Senator Claire McCaskill, a Democrat, plans to introduce legislation soon that would change the UCMJ by preventing a convening authority from overturning a decision reached by a jury.

Lewis, who read from a statement of the victim in the case, said Franklin's decision was yet another example of an action that would have a "chilling effect" on military judges and prosecutors and could inhibit victims from coming forward.

The committee listened as victims and support groups spoke about the military culture that showed a "lack of understanding" about rape and sexual abuse.

Havrilla, who told the committee she was deployed 99% of the time as the only female, said: "The hostility is not towards women. The hostility is towards the feminine, towards the weak. It was not a gender issue. They are targeting what they see as less than."

She said that while she was well-treated and respected by some units, in others she found that "I can't tell you a single day that didn't go by without a rape joke or a sex joke. So in my mind it comes down to what was allowed by leaderships."

Anu Bhagwati, a former Marine corps captain, of the Service Women's Action Network, told the panel that commanders should not be in charge of decisions to prosecute because of their professional relationship with the accused.

Bhagwati said the military subscribed to myths about rape, including that it was about a "lapse of professional judgment", or that "inappropriate" use of alcohol were common.

"So let's be clear," she said. "Rape and assault are violent, traumatic crimes, not mistakes, leadership failures or oversights in character. Rape is about power. Control. Intimidation."

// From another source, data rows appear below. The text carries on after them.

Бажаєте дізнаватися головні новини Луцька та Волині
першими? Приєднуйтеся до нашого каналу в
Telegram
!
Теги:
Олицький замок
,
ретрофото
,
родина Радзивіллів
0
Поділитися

Bhagwati said that a two-pronged system was necessary to overcome the "entrenched" culture when it comes to sexual abuse.

It needed independent "trained professional disinterested prosecutors" in charge of prosecutions and military victims who did not get justice had civil courts available to them.

She recommended the committee take a close look at the UK and Canadian militaries, which have independent prosecutors.